For the first time it was fitted with a compensating spring. Compared to the original jointed cross shaft axle of the gullwing coupé, the roadster delivered a far better performance.
From October 1958, a removable hardtop was available as special equipment at an extra cost of 1,500 DM. Remarkable features were the rear window, which extended far around the corners and the attractively styled design of the hardtop.
Of the technical changes, which were undertaken during the following six years, two should be mentioned: In March 1961, the 300 SL model was fitted with Dunlop disk brakes at the front and rear wheels and from March 1962 a modified engine with a light-alloy block was incorporated.
A special version of the 300 SL Roadster should be mentioned at this point: the two 300 SLS models which were built for the American Sports Car Championship competition.
The reason, why these special versions were built was the fact that, once production of the roadster had been started, the car was to be used in publicity sportscar competitions in order to boost sales.
However, The “Sports Car Club of America” refused to admit the standard serial version of the car to the “standard production”-category during the 1957 season.
In order to have a chance in the only possible sports car Category D, the serial roadster was trimmed down as much as possible and made into an SLS model.
The exterior of the 300 SLS is characterised by missing bumpers, a special cockpit cover with air admission ducts, a small racing-type wind-screen and a roll bar behind the drivers seat.
In any case, the work carried out by the Daimler-Benz testing department was successful: Paul O’Shea won the American Sports Car Championship in the Category D with a clear lead.

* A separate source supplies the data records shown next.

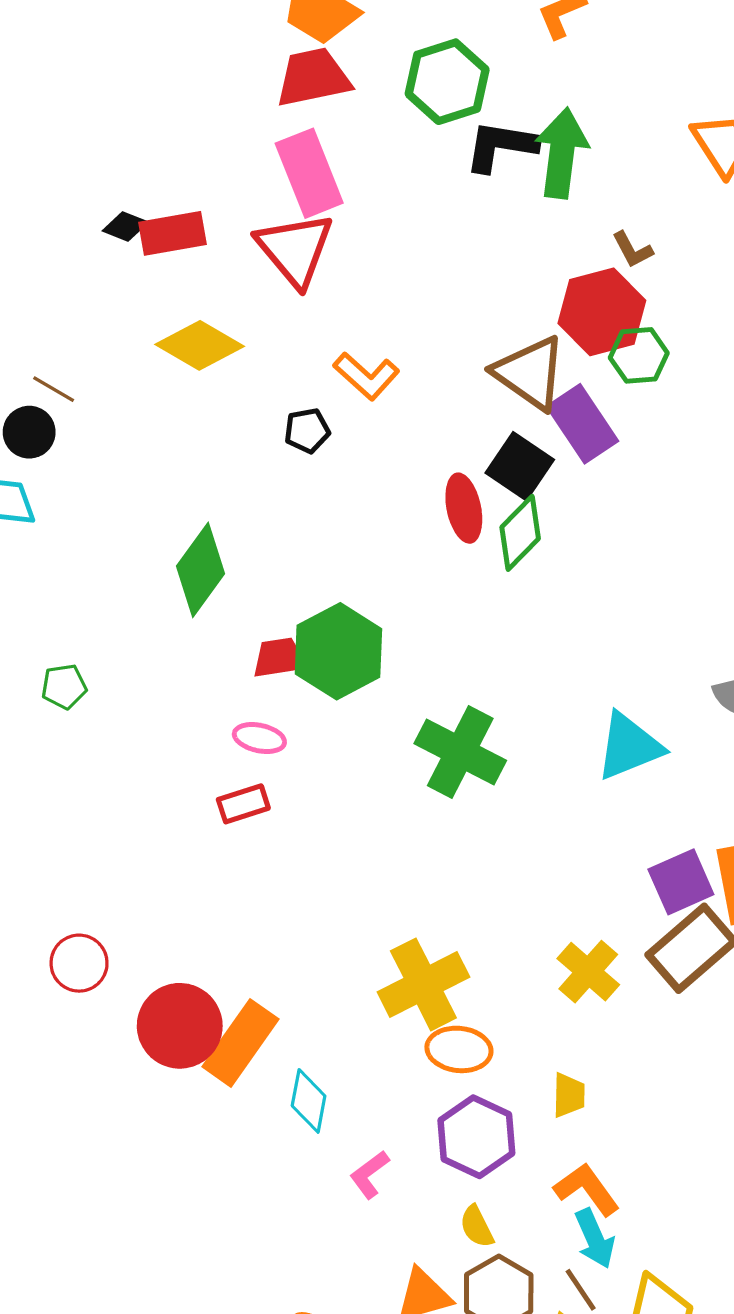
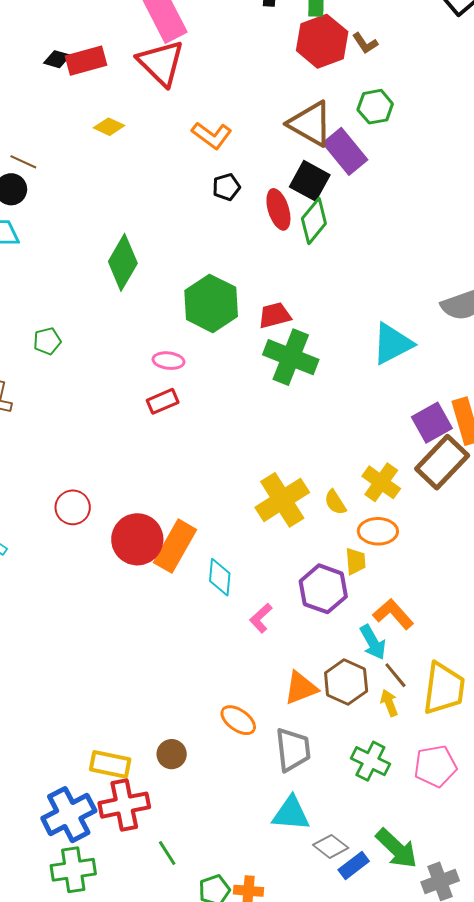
red hexagon: (602, 312) -> (322, 41), moved
yellow diamond: (200, 345) -> (109, 127), size x0.6
black pentagon: (307, 431) -> (226, 187), moved
red trapezoid: (279, 658) -> (275, 315), moved
orange ellipse: (459, 1049) -> (378, 531), moved
yellow trapezoid: (569, 1095) -> (356, 561), moved
yellow semicircle: (477, 1227) -> (335, 502), moved
cyan arrow: (595, 1239) -> (373, 642), moved

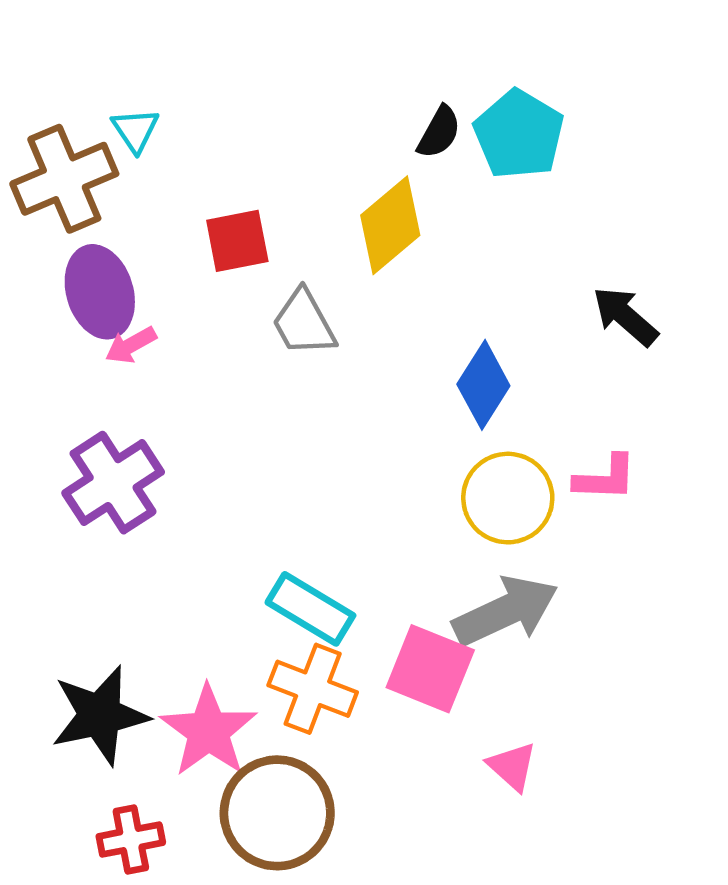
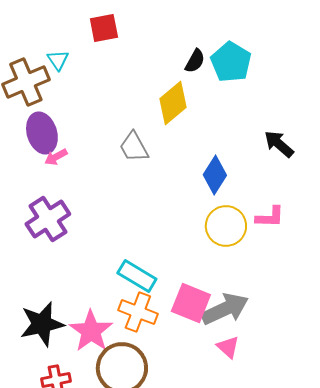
red square: (237, 241) -> (104, 28), moved
gray arrow: (506, 611) -> (225, 309), moved

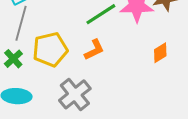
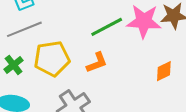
gray line: (21, 23) -> (24, 29), turned 48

Production of the 300 SL and the 190 SL in Sindelfingen ceased on 8 February 1963. This date marks the end of an epoch for Daimler Benz: as the production of the 300 saloon had ceased in March 1962, this meant that there were no longer any cars with a separate chassis being produced.
Both versions of the 300 SL, roadster and gullwing coupé, were collectors’ cars right from the start and still have not lost any of their fascination; they have been amongst the most sought after and valuable classic cars for many years now.